4.2 Inclusions and exclusions

  • Identify specific types of intervention that are to be prohibited, such as interventions grounded in social and cultural norms and gender stereotypes, or ‘driven by social factors’ (Malta 2018); this might form a schedule to a bill.
  • Identify existing jurisprudence that addresses female genital cutting (FGM), and how it will coexist with the bill.
  • Identify specific types of intervention that are permitted or out of scope, such as ritual or routine male circumcision, providing the government and/or Assembly with an opportunity to amend the legislation to include these within scope.
  • Identify urgent interventions where there is an evidenced high risk of gonadal tumours, or that are necessary to address salt wasting or inability to urinate, or temporarily block puberty; this might form a schedule to a bill.

4.3 Penalties and redress

  • Establish a criminal penalty for breaches of these provisions, as proposed by the Tasmanian Law Reform Institute (Tasmania Law Reform Institute 2020); this is not the subject of the issue paper but is necessary to make any reform effective.
  • Establish a criminal penalty for jurisdiction shopping; this is not the subject of the issue paper but is necessary to make any reform effective, given the role of clinicians in other jurisdictions in treating children in the ACT.
  • These penalties are justified by the harms inherent to harmful practices.
  • Redress for those who have experienced harms in, or commenced in, the ACT (Peck and Feder 2017).

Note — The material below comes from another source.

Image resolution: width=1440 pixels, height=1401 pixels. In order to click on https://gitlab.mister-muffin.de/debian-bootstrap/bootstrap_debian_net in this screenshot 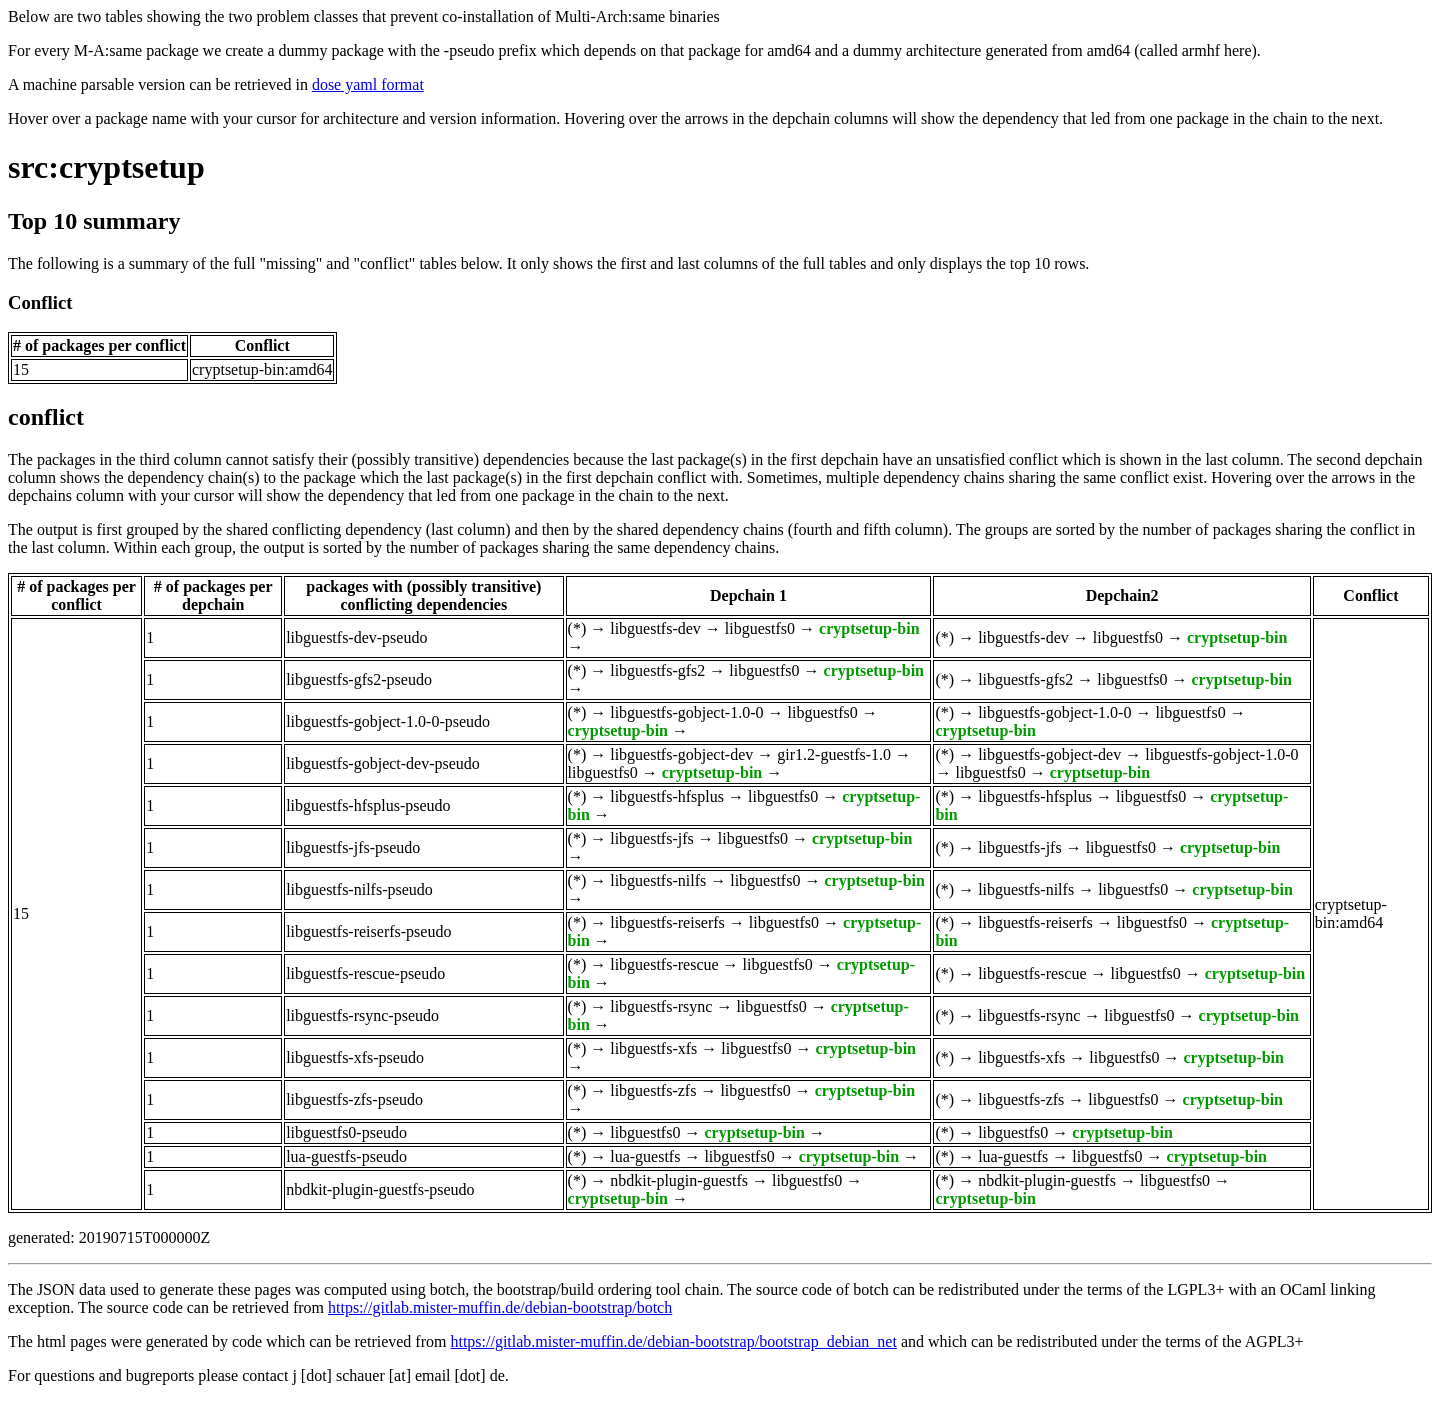, I will do `click(673, 1341)`.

4.4 Support for affirmative healthcare pathways to replace the existing medical model and eliminate gaps in clinical practice

  • Establish a framework for resourced peer support and advocacy (systemic and individual advocacy) by intersex-led organisations including provision of psychological and social work support over the lifespan; this is necessary as a replacement for existing presumptions that surgery ‘fixes’ children with intersex variations.
  • Provide for the collaborative development of standards of care – we discuss this briefly in our response to question 16.
  • Provide for education about the existence of intersex people, with the goal of promoting awareness and reducing the potential for coercion in social and community settings.

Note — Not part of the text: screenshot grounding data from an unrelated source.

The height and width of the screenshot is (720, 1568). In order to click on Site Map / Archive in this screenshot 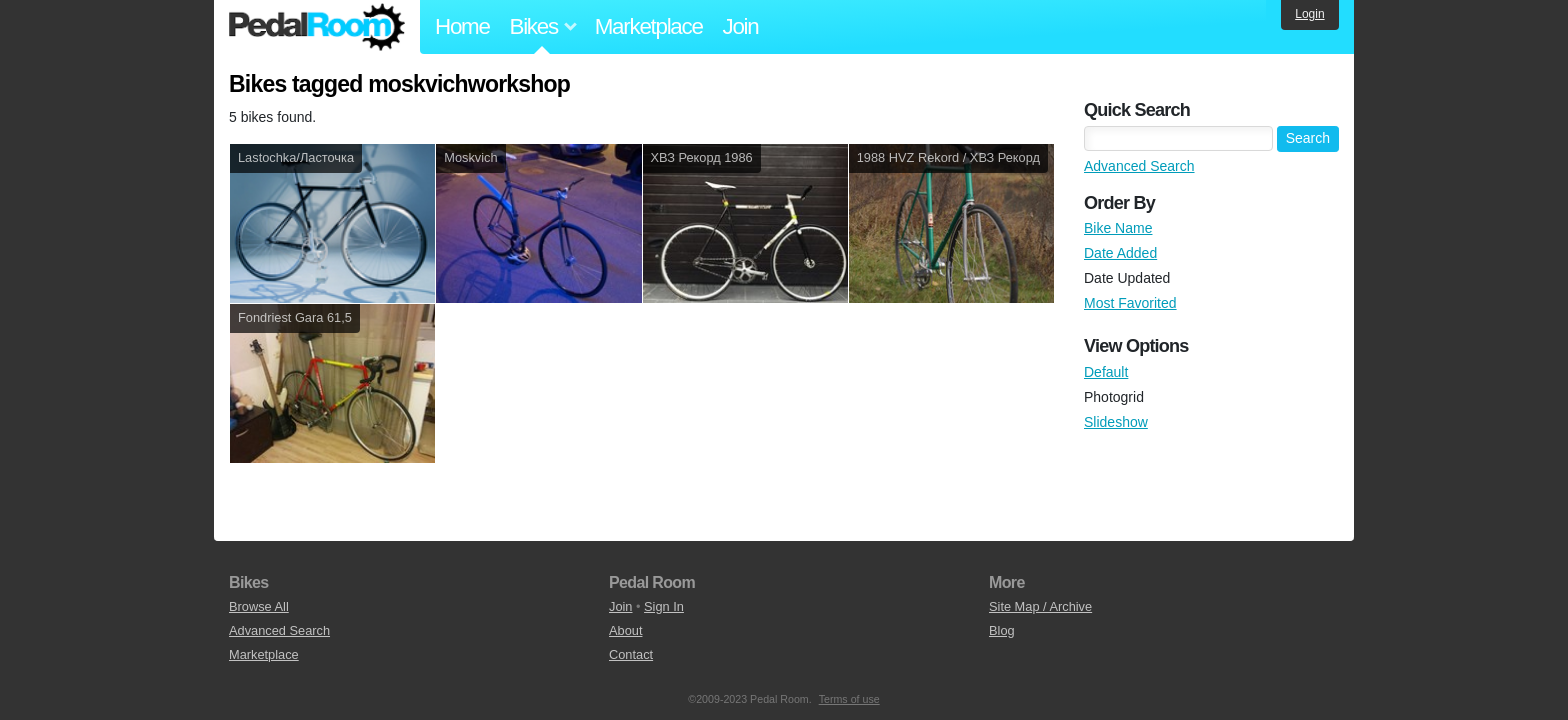, I will do `click(1040, 606)`.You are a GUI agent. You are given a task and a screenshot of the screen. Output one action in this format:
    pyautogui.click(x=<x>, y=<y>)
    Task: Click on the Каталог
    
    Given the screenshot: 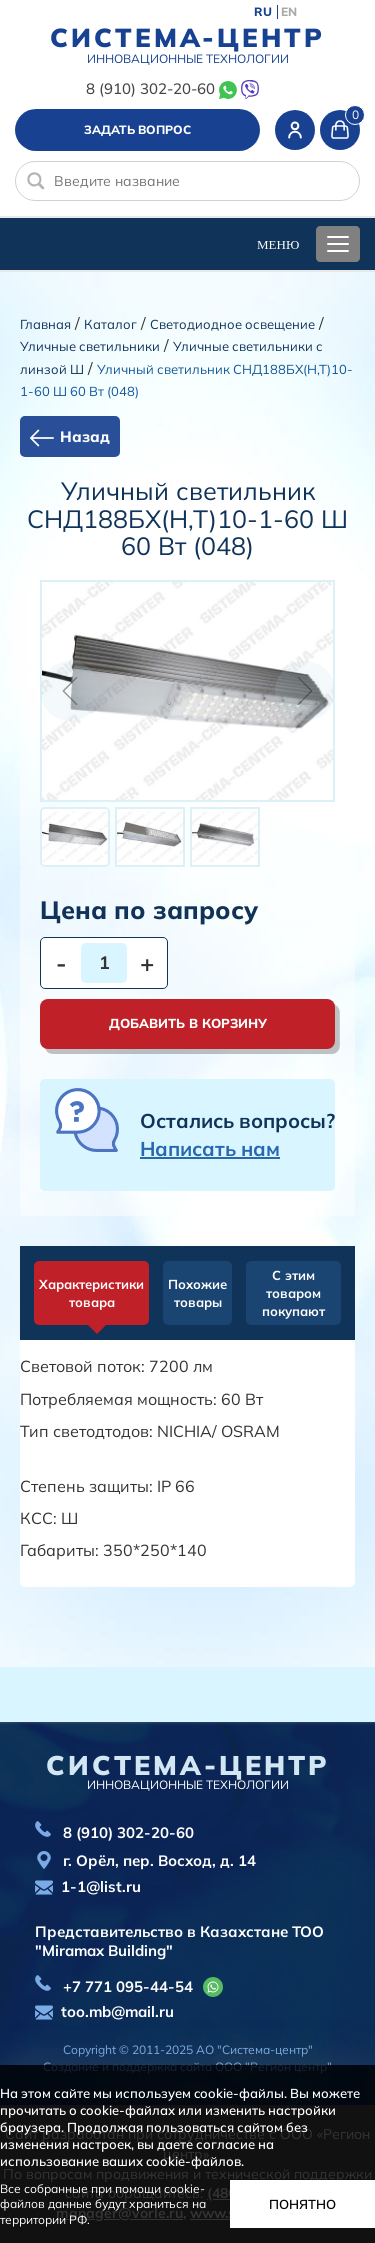 What is the action you would take?
    pyautogui.click(x=110, y=324)
    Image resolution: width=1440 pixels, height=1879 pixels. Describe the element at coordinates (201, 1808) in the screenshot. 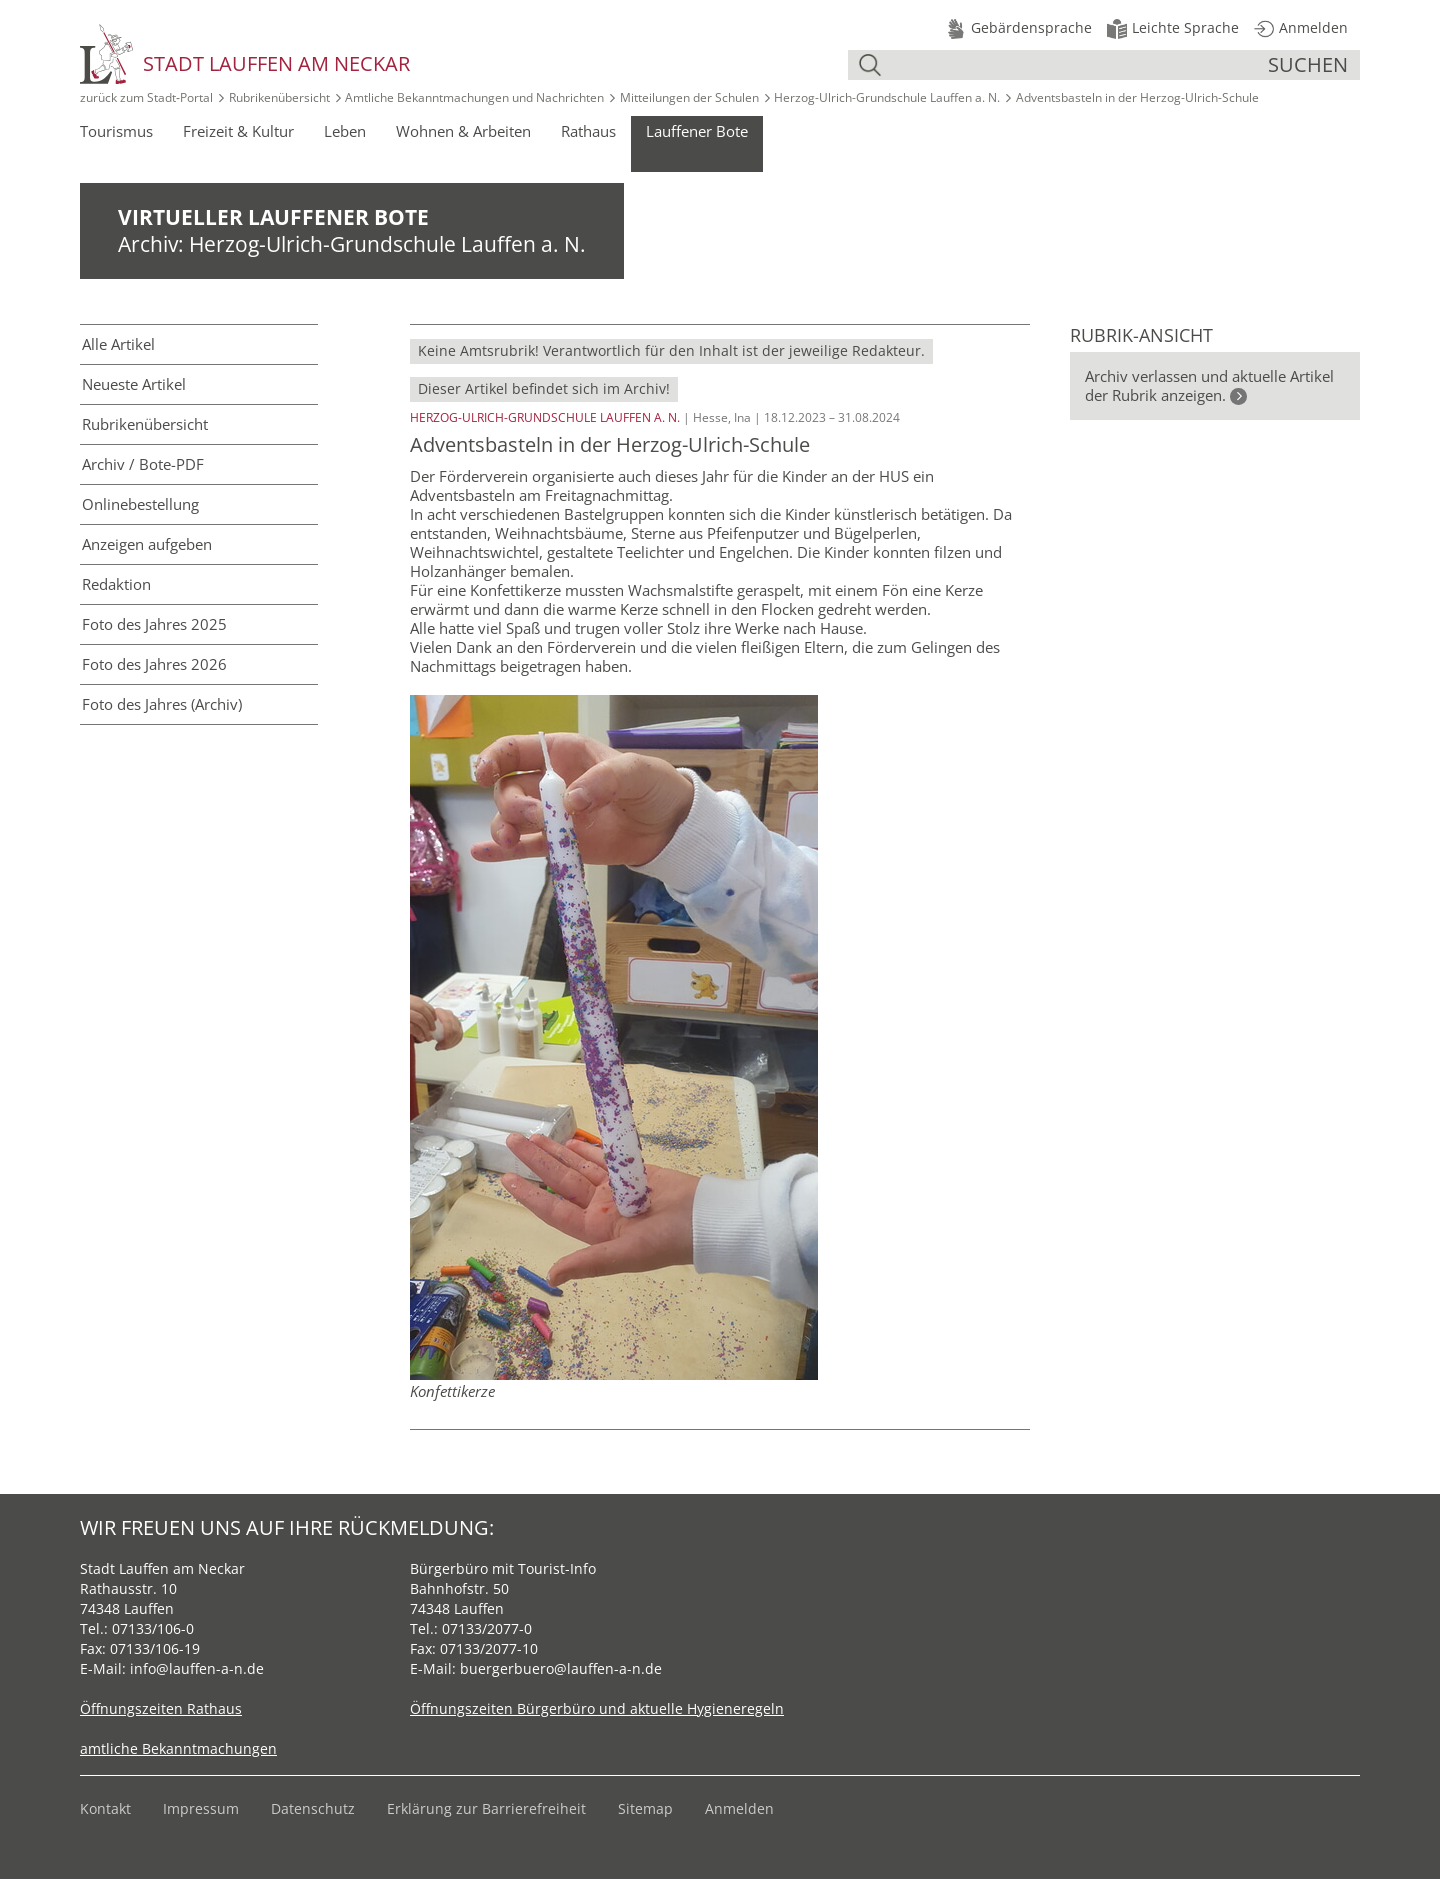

We give detail to this proposed framework in our responses to the discussion paper questions, below. IHRA would welcome any opportunity to assist the ACT government further with the development and passage of such a bill.

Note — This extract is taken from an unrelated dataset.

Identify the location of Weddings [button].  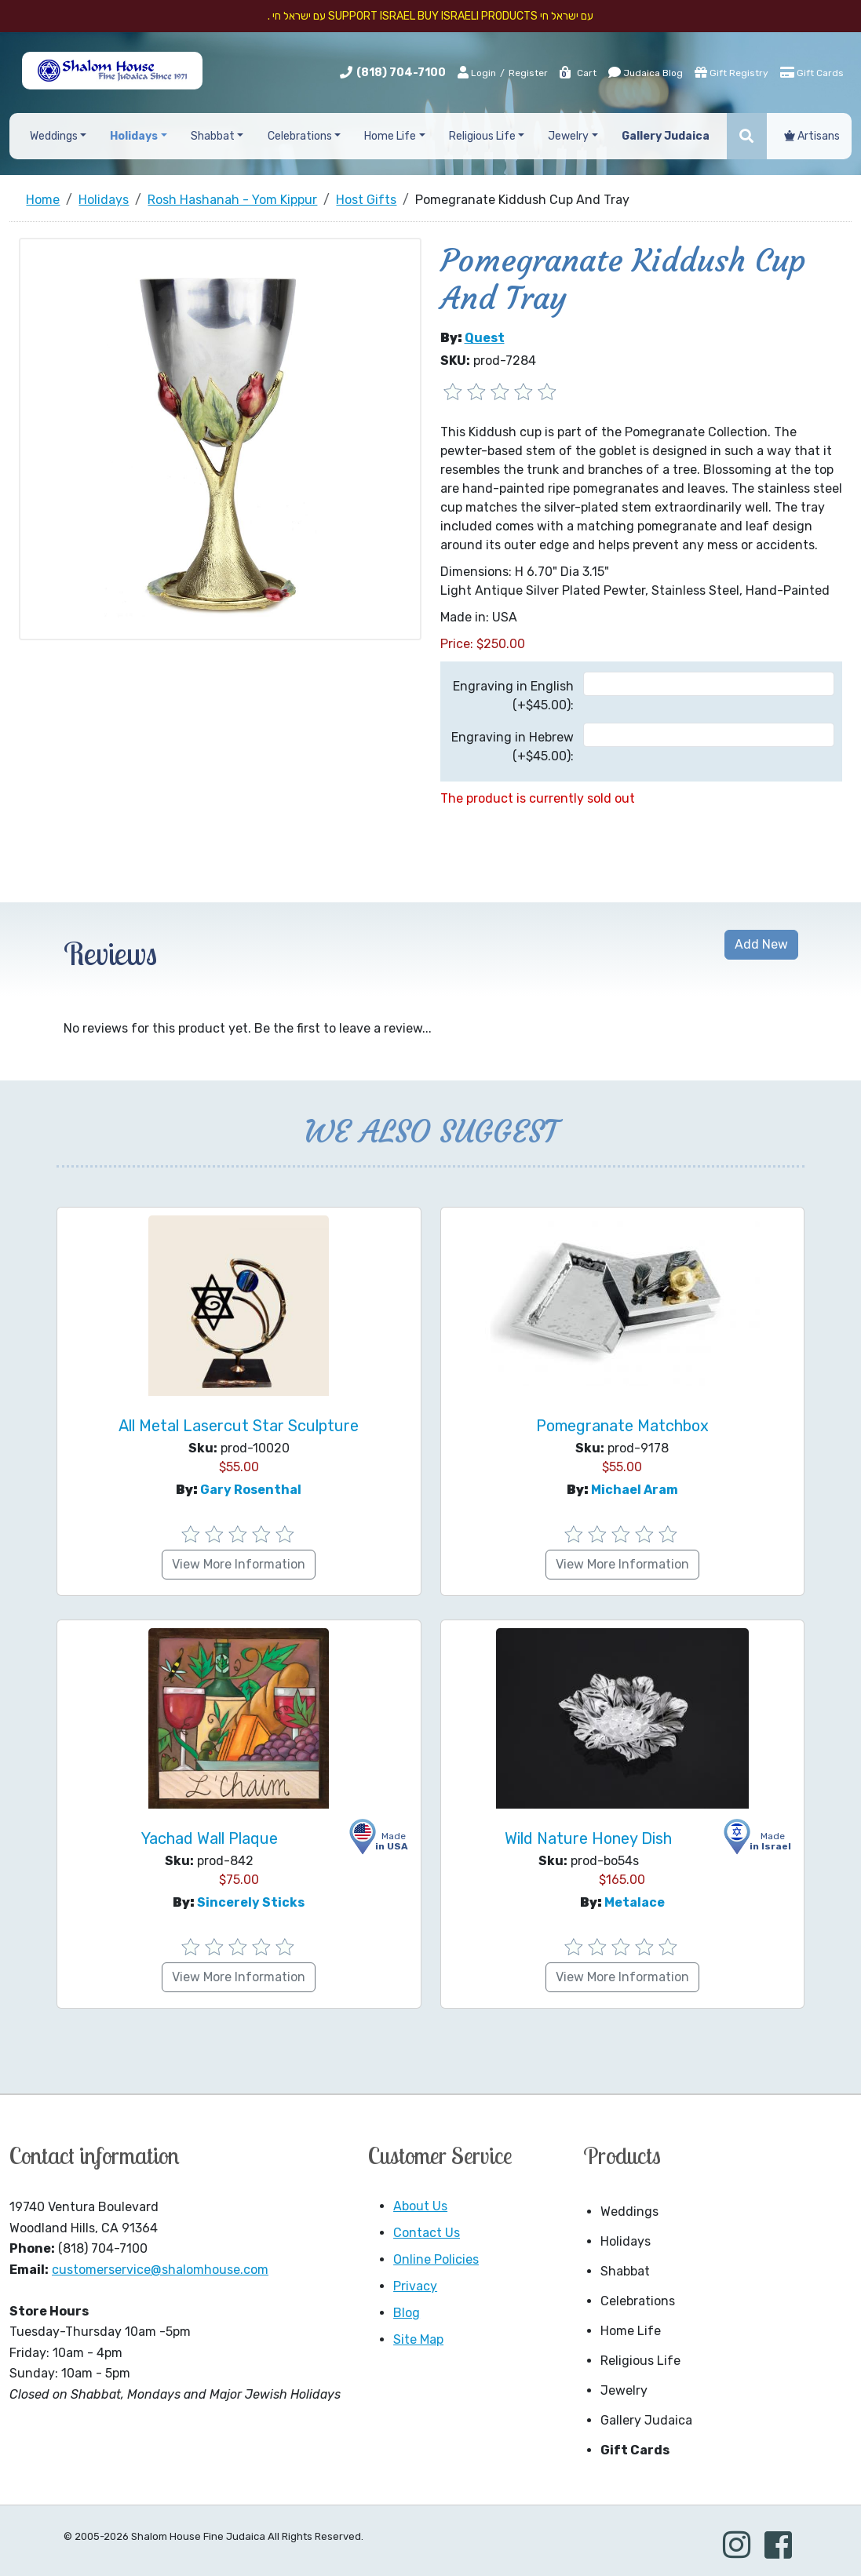
(54, 136).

We recommend that passage of a bill be accompanied by a formal and unambiguous apology for practices that exist to the present time.

Caduceus
We also offered advice and support to numerous other stakeholders who were invited to make submissions on this restricted distribution discussion paper.

In April, the ACT government published a listening report on the 15 responses to the discussion paper, stating:

a prohibition would not be legally radical and would be consistent with orthodox legal thinking about child welfare

We will work to design possible options for implementing a prohibition of deferrable medical interventions

Work continues, in line with standard approaches towards protecting child welfare. Also in April, Equality Australia convened a legal workshop to consider legal issues. IHRA was ably represented by health law expert, law lecturer and IHRA board member Aileen Kennedy.

IHRA warmly congratulates the ACT government for this careful and deliberative approach to law reform.